» Goal of the exercise:
Scan the entries below for "coordinates" and copy each line that holds it.

•••

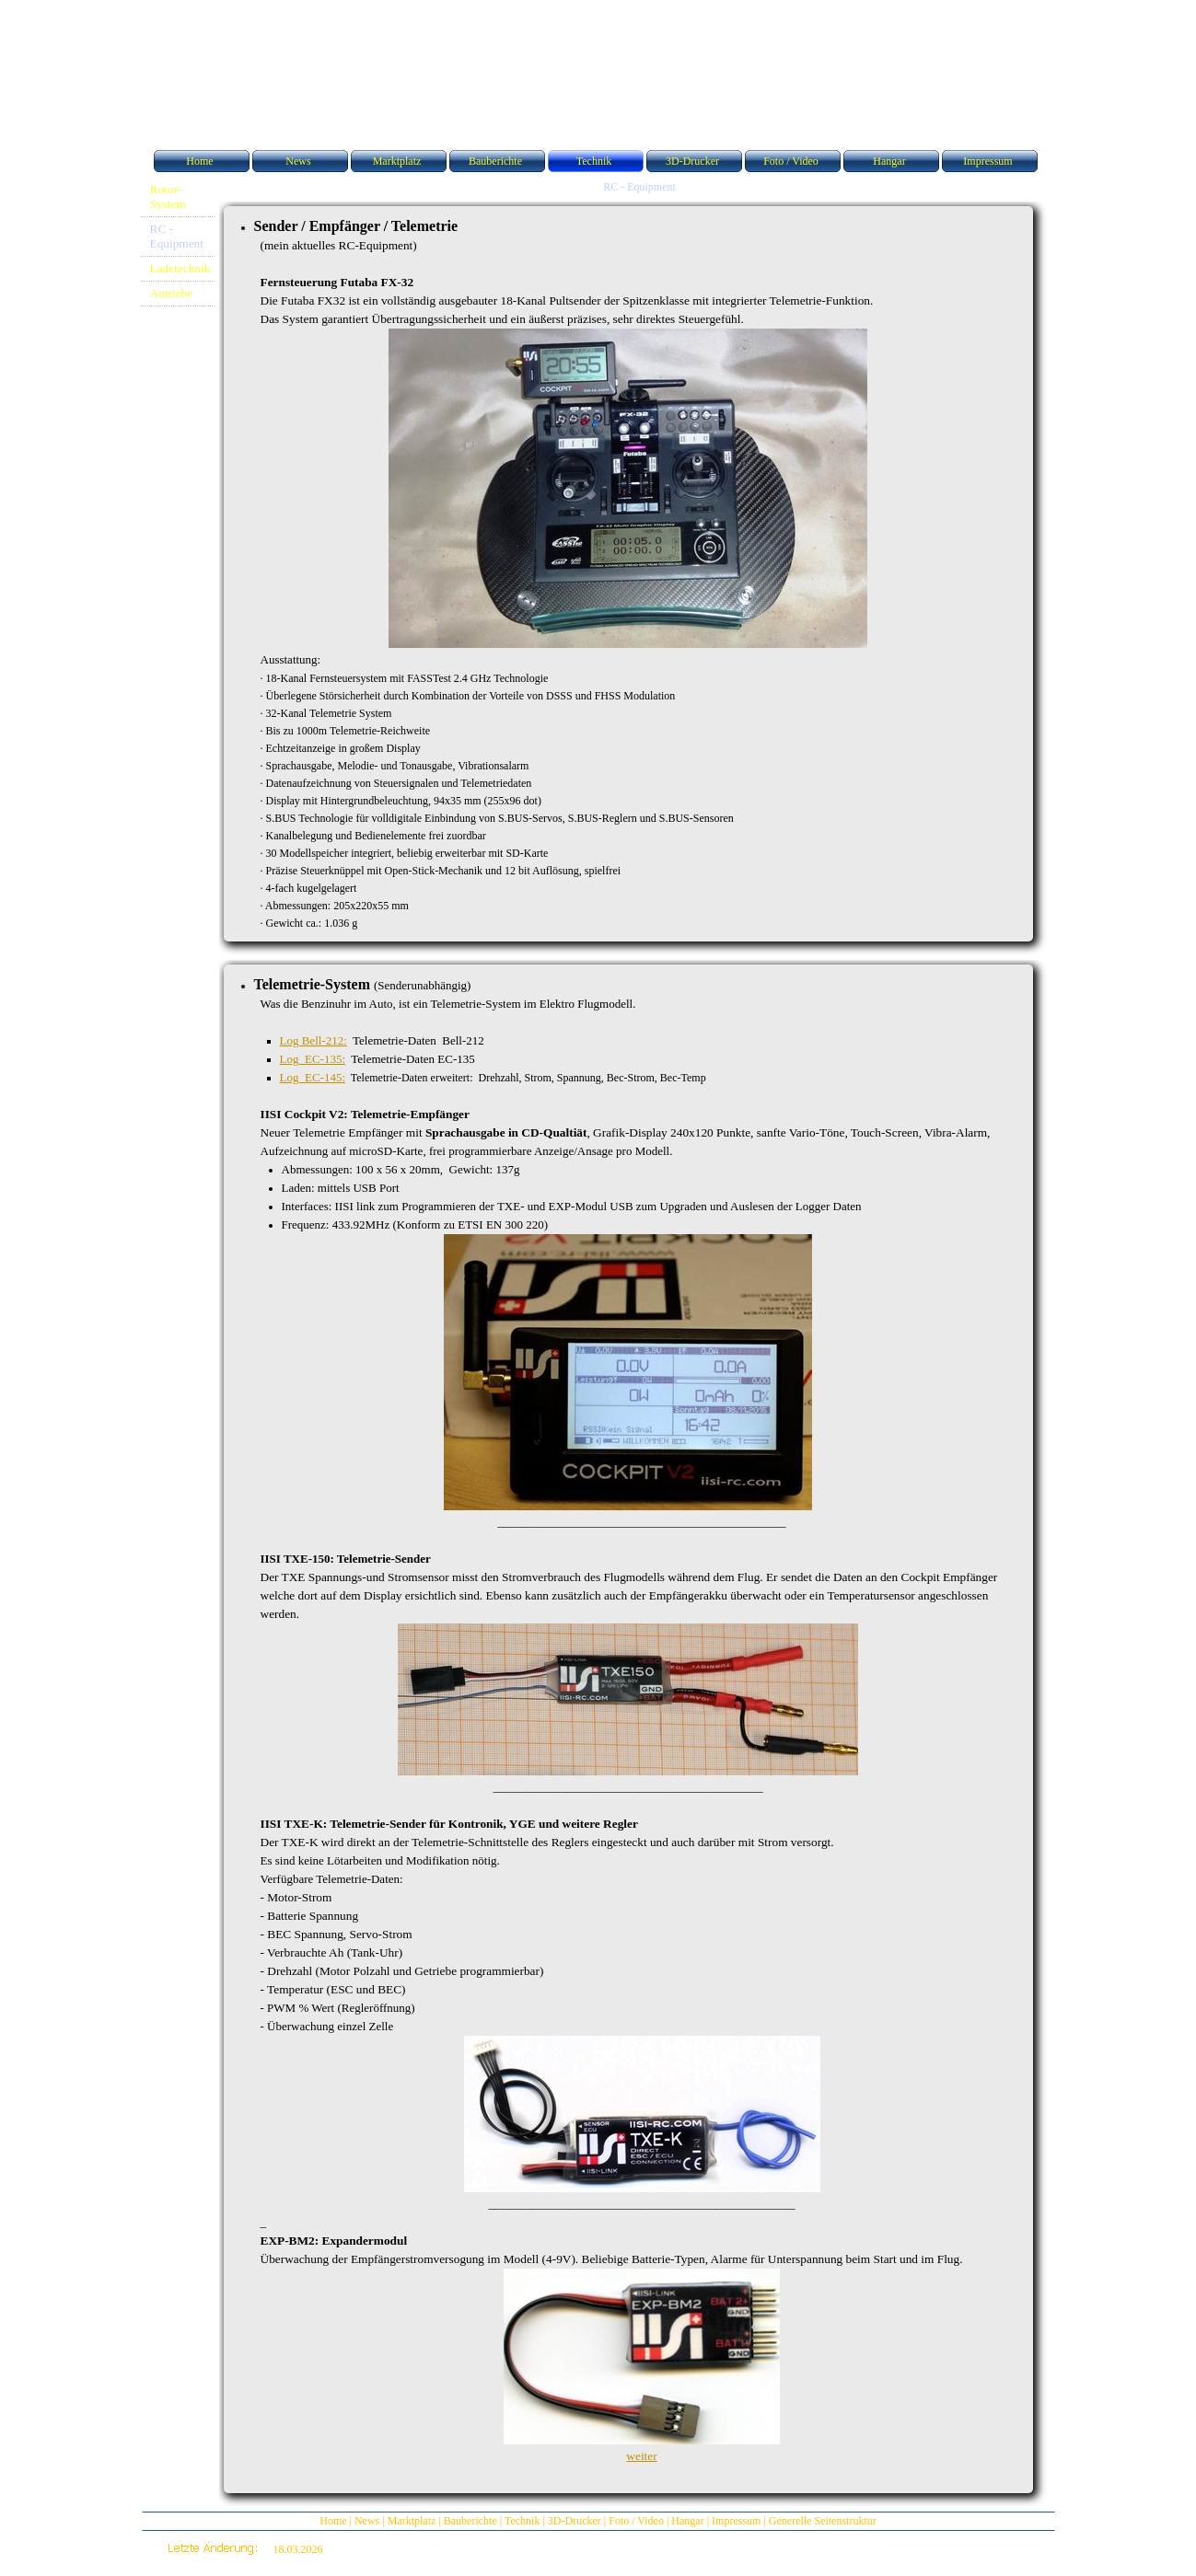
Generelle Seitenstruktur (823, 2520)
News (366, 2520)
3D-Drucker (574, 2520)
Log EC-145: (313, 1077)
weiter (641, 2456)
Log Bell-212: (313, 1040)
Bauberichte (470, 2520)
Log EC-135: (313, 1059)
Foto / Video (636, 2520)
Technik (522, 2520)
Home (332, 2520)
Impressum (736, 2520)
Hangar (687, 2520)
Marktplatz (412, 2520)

•••

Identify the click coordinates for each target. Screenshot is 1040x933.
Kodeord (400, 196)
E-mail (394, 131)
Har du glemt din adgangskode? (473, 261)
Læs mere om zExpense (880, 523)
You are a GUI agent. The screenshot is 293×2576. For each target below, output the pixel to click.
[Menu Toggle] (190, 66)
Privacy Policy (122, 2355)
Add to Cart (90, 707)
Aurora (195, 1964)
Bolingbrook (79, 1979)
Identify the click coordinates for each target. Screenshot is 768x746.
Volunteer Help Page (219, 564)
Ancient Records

•••

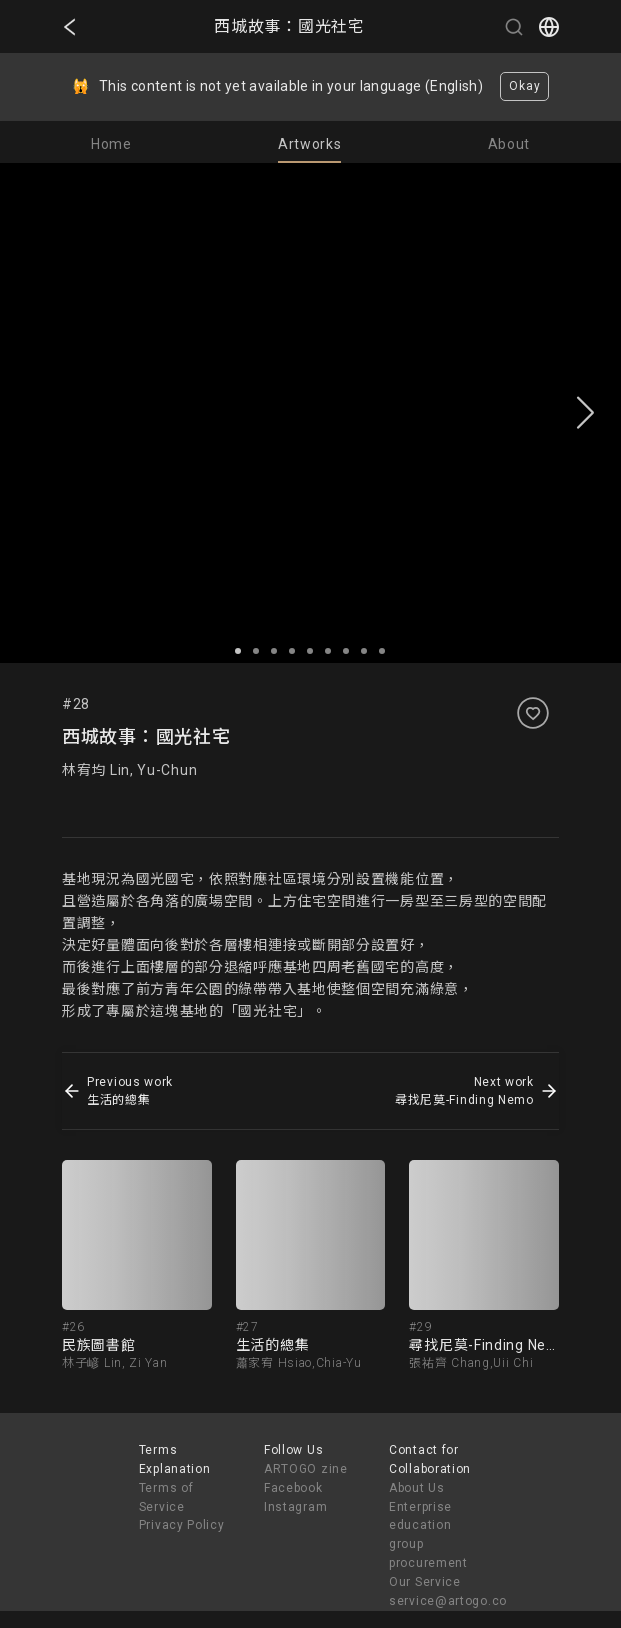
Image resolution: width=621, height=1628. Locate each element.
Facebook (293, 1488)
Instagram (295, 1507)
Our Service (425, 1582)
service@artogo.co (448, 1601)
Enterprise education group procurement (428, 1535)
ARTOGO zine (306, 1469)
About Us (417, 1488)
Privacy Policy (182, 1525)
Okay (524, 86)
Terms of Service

•••

» Result of the task:
Identify the click coordinates for each target. Screenshot is 1040x933.
Identify the click coordinates for each target. Screenshot is 768x746.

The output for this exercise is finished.